「都会育ちが田舎へ移住するのは難しい」は、本当か?
都会育ちの人が生活費の安い地方へ移住するケースは、以前より多くなっているのではないでしょうか。今やネットで手軽に買い物ができるだけではなく、必要な情報やビジネスもネット経由で得られる時代です。ネットがつながるPCがあれば、生活費の高い東京から出ていって、地方の広い家で安価に生きていくことは経済的合理性があるように思えます。

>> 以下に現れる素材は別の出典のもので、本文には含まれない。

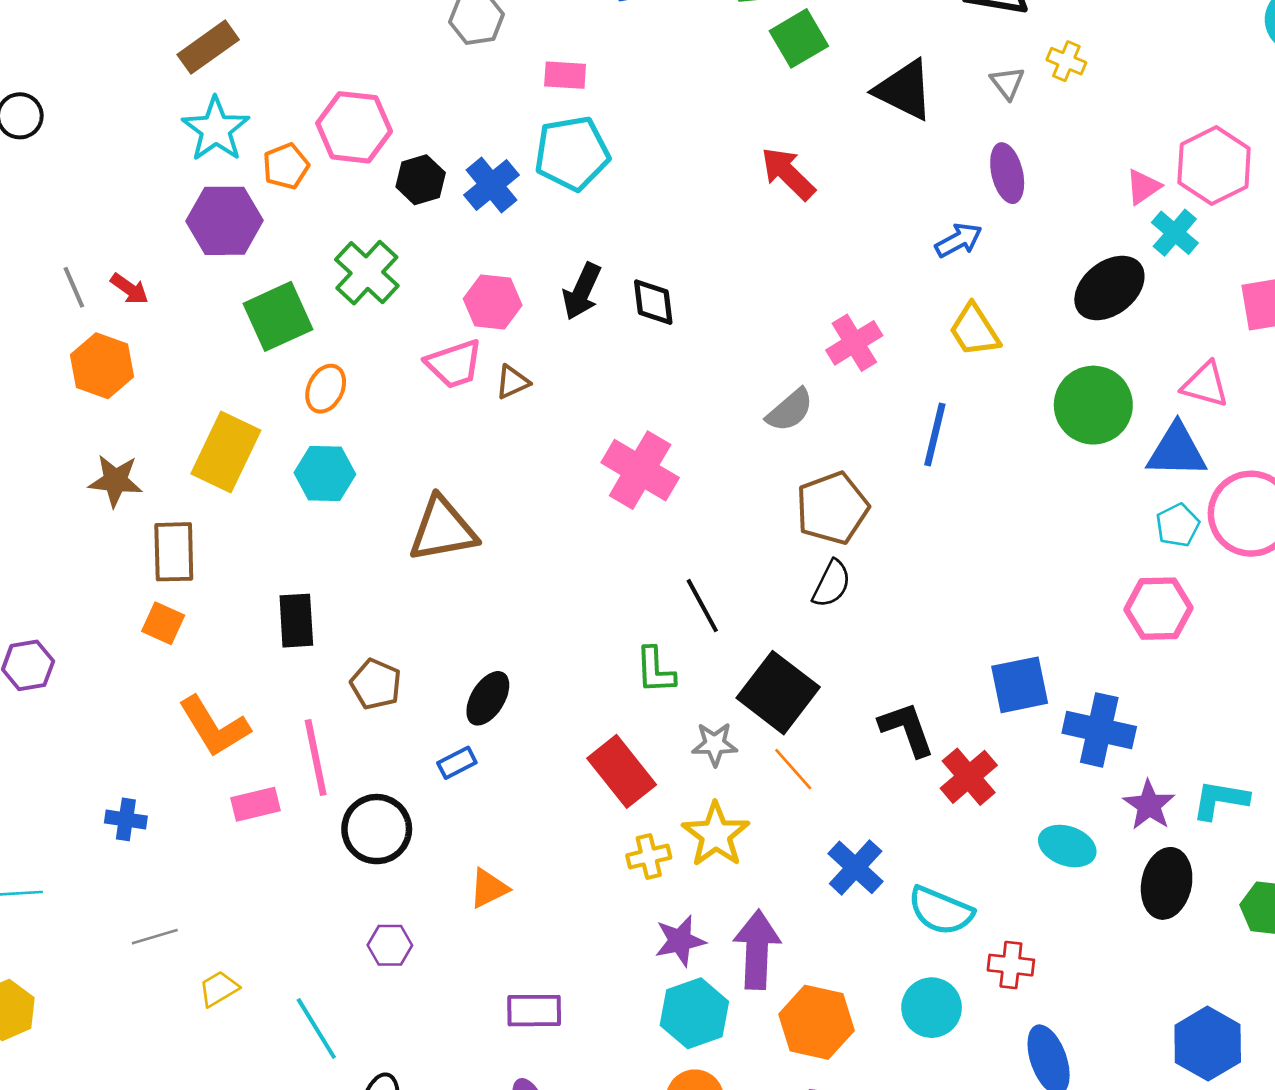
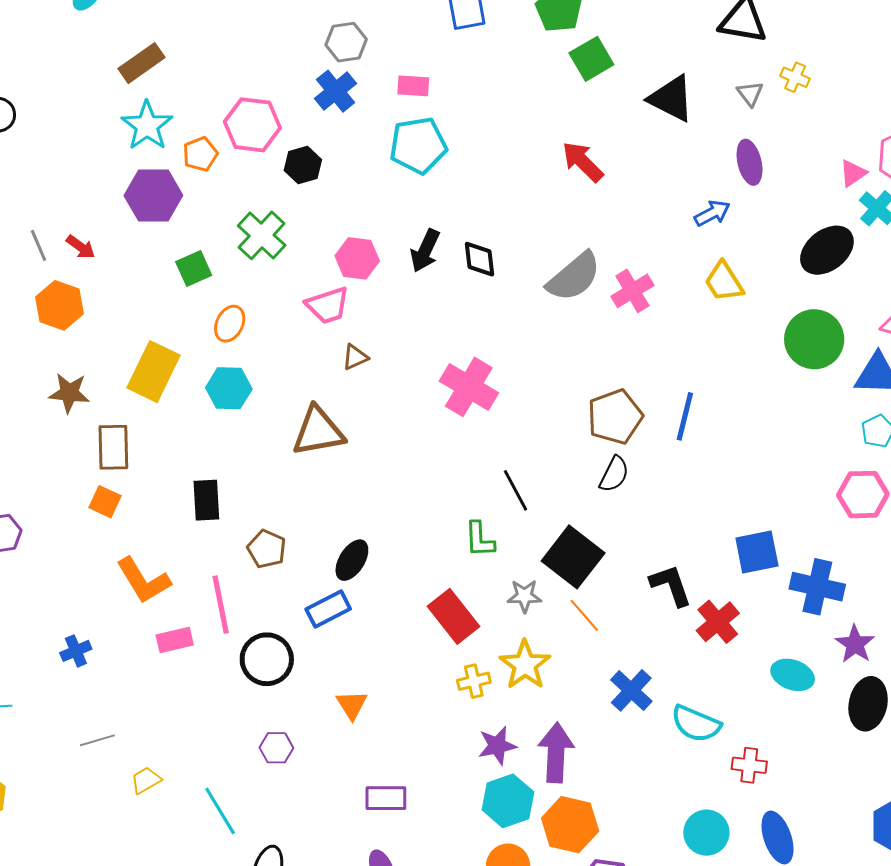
blue cross: (492, 185) -> (336, 91), moved
green square: (278, 316) -> (194, 268), size x0.7
brown triangle: (513, 382) -> (355, 357), moved
gray semicircle: (790, 410) -> (574, 277), moved, size x1.5
blue line: (935, 435) -> (685, 416), moved
blue rectangle: (457, 763) -> (328, 609), size x1.5
blue cross: (126, 819) -> (76, 651), turned -32
orange triangle: (489, 888) -> (352, 705), turned -36
cyan circle: (932, 1008) -> (706, 833), moved
orange hexagon: (816, 1022) -> (570, 825), moved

しかし、住み慣れた都会を離れて地方で広い一戸建てを借りるも、田舎の文化を受け入れられずに東京へ戻る人もいるのです。
都会育ちにとって辛い田舎の文化
田舎には、都会にない文化があります。その筆頭は「すぐ噂を立てられること」です。
筆者は会社経営者で時間の融通が利く立場です。移住して昼間のスーパーで子供を連れて買い物をしていたのですが、一日にして自分が東京から引っ越してきたことが噂になったようです(後から聞かされました)。東京では昼間からベビーカーを押してぶらつく男は珍しくもないですが、どうやら地方では少数派だったようで不審者のように思われてしまいました。
また、田舎には独自のコミュニティがあります。自治体のイベントなどの中には、ほぼ強制参加となっているものもあります。従業員の女性は「婦人会に行きたくない。いつも憂鬱」とこぼしていました。嫌なら行かなくて良いのでは? と思うのですが、「ここでは行かない選択肢はないの」というのです。その他、地域によっては草刈りや行事のお手伝いなどもあります。

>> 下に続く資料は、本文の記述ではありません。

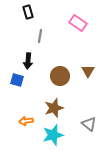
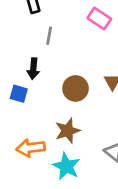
orange arrow: (26, 121) -> (31, 148), size x1.5
cyan star: (53, 135) -> (66, 166), turned -30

こうした都会にはない田舎特有の文化は、移住者には面倒に感じるのでしょう。
ビジネスは田舎でも問題なし
筆者は移住前に「現地の人とうまくビジネスできるだろうか?」と心配していました。PC1台だけでビジネスをするプログラマーなどだと、現地で人と関わらなくてもオンラインの関係だけで完結できるでしょう。しかし、筆者が手掛けているビジネスはフルーツギフトのネット通販です。フルーツの仕入れ、梱包、電話対応などたくさんの従業員を雇用して、コミュニケーションを取りながら人海戦術で働いてもらわなければいけません。

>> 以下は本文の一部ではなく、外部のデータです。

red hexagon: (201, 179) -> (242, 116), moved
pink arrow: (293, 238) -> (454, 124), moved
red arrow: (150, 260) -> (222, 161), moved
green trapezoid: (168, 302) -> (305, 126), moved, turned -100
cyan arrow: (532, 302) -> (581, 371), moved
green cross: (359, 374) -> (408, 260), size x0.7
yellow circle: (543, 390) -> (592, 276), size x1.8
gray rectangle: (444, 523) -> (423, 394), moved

しかし、蓋を開けてみて拍子抜けしました。ビジネスは田舎でもまったくの無問題です。「田舎は東京のようにIT化されていない」と思っていましたが、驚くほどITに強い人もいるのです。
また、田舎で企業経営をするメリットがあります。それは優秀な人を東京より安い人件費で採用できることです。「この人はどこへいっても十分通用するな」と感じさせる、すごく能力の高い社員もいます。優秀な人を雇うために、自分の会社は近隣の企業の賃金相場より高めに設定しています。しかし、それでも東京の企業と比べてしまうと、決して高額な報酬を出しているわけではありません。
それでも入社した社員やアルバイトは「この会社の給料の高さに惹かれた」と言う人もいて驚かされます。田舎は優秀な人材でも、東京ほど高額な人件費をかけずにビジネスができる魅力があるのです。
田舎移住者は、人の評判を気にする価値観を変えた方が生きやすくなると思います。「都会育ちにとって、田舎移住は簡単じゃない」というのは都会育ちの価値観を変えずに田舎に移住しようとしているからです。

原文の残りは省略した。